Any candidate who is declared blessed is the object of veneration limited to a particular diocese or Order. See, for example, the Franciscan Ordo, which is replete with blessed as well as saints. If the blessed becomes canonized, he is included formally in the roll of the saints and becomes the mandatory object of veneration on the part of all Catholics. He is publicly on the altars as a model for veneration because of his heroic practice of the virtues. As such, one cannot dissociate the canonizations from the integration of such saints into the liturgical calendar.

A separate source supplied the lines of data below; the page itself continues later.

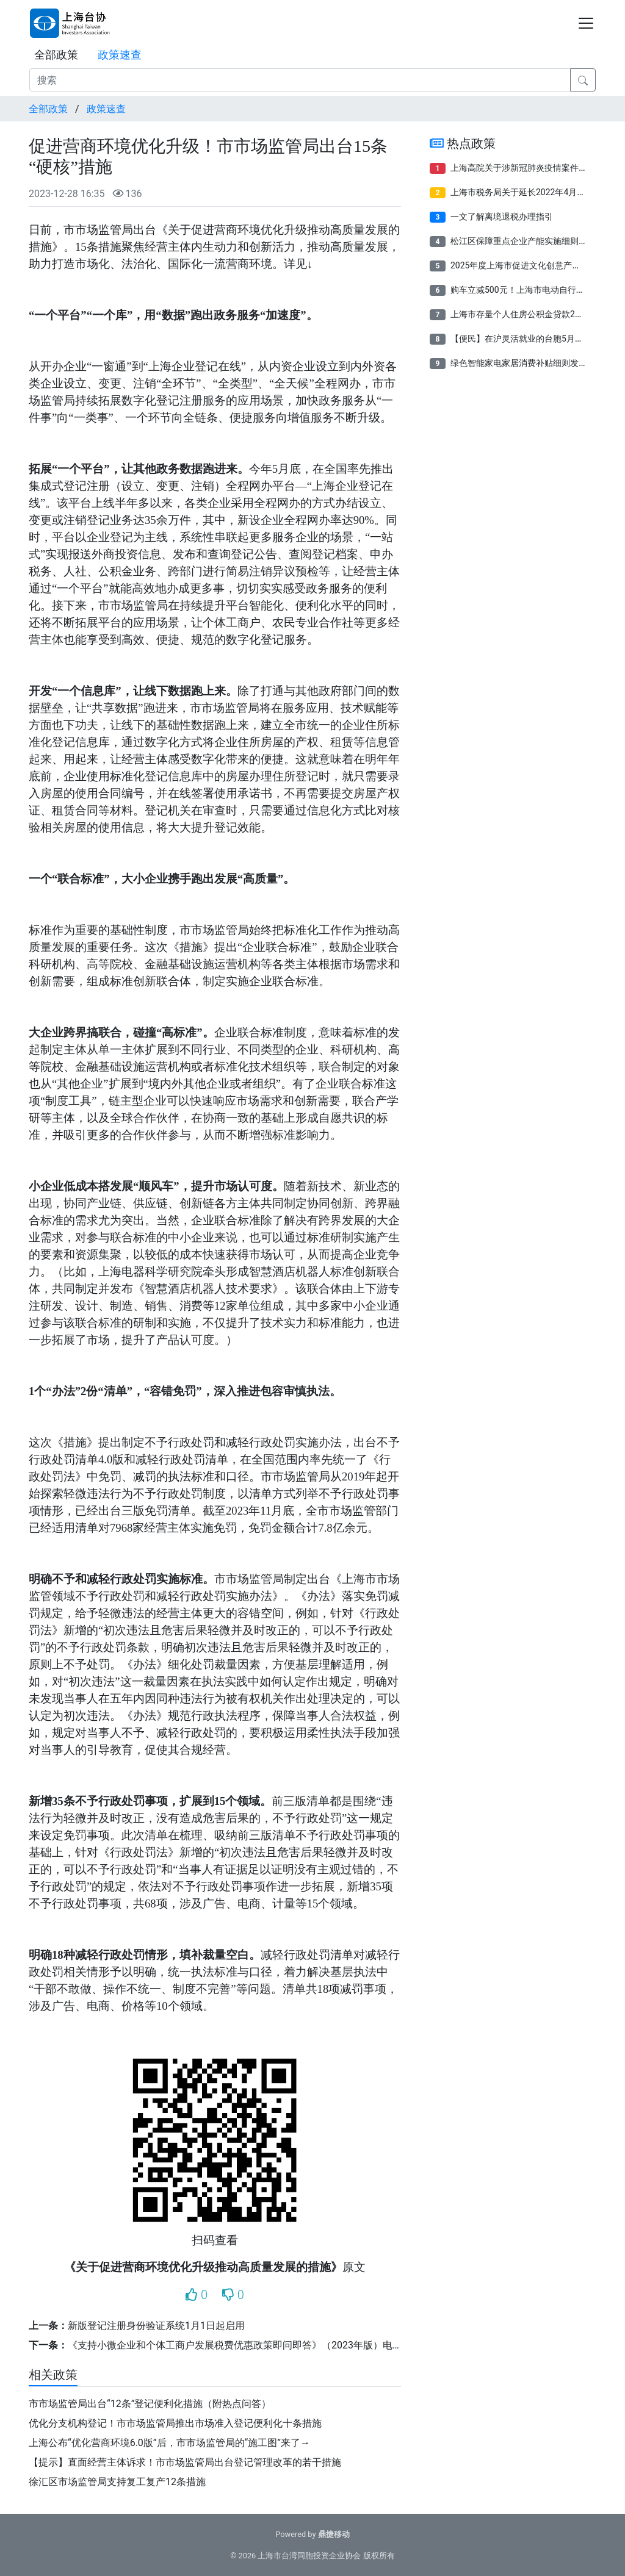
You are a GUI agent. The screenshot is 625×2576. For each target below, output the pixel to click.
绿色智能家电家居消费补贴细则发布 (518, 363)
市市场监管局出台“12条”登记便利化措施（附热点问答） (150, 2403)
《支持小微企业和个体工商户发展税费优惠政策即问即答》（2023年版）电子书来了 (250, 2345)
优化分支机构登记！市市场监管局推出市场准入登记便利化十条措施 (175, 2423)
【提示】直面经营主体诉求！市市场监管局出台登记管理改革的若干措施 (185, 2462)
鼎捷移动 (334, 2534)
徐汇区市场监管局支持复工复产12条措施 (117, 2482)
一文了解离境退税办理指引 (501, 216)
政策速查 (120, 54)
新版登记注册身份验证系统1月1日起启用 (156, 2325)
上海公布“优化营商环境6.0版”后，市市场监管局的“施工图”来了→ (169, 2443)
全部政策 (56, 54)
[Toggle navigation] (586, 23)
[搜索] (300, 79)
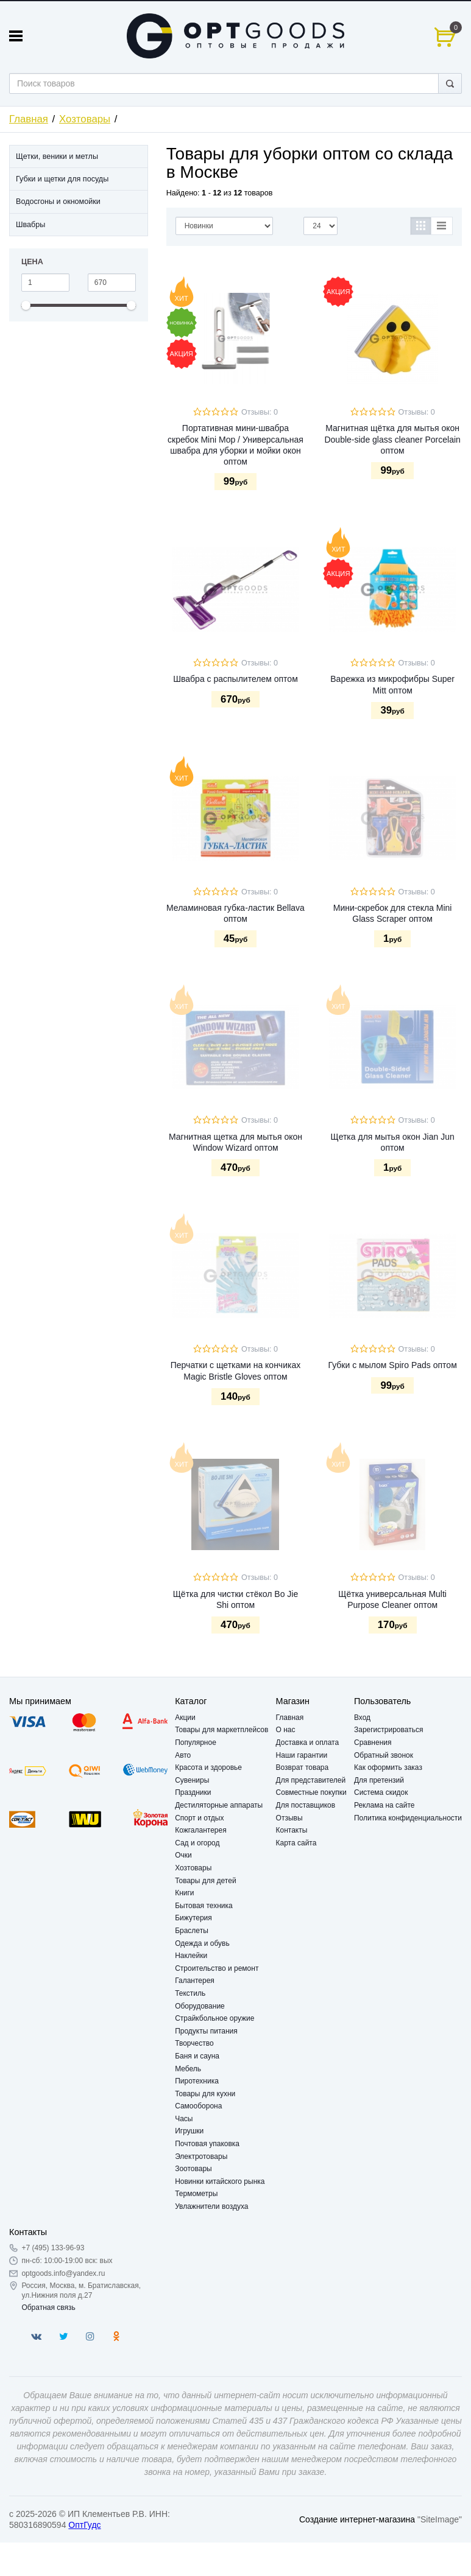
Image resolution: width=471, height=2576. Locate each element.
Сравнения (373, 1742)
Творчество (194, 2043)
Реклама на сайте (384, 1805)
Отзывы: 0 (259, 412)
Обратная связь (48, 2307)
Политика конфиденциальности (408, 1818)
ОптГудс (84, 2525)
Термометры (196, 2193)
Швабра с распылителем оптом (235, 679)
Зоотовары (193, 2168)
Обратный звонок (383, 1755)
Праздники (193, 1792)
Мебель (188, 2069)
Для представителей (311, 1780)
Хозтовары (84, 119)
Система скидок (381, 1792)
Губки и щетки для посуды (62, 179)
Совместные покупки (311, 1792)
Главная (28, 119)
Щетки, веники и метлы (57, 156)
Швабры (30, 224)
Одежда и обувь (202, 1943)
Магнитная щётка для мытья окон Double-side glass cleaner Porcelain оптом (392, 439)
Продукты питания (206, 2031)
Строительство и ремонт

And yet, because of the reigning spirit of aggiornamento, because of the radical changes made in the process of canonizations, qualitative as well as quantitative, Archbishop Lefebvre gave as a rule to rely on the Liturgical Ordo of 1962 and not to integrate any novel elements, however innocuous these would seem. His was a prudent decision, which gave a steady compass (the last pre-conciliar year), and a dike against improper encroachments. This is why, in our churches, schools and priories, you will not see your priests celebrate the Mass of St. Padre Pio. The problem with accepting the public veneration of a genuine saint like Padre Pio is that it would give the blanket placet to a highly suspicious process of canonization; it would also make it awkward the rejection of another newly “saint” whose résumé is doubtful. “Nihil innovetur”—do not innovate— is the motto of every captain in foggy weather!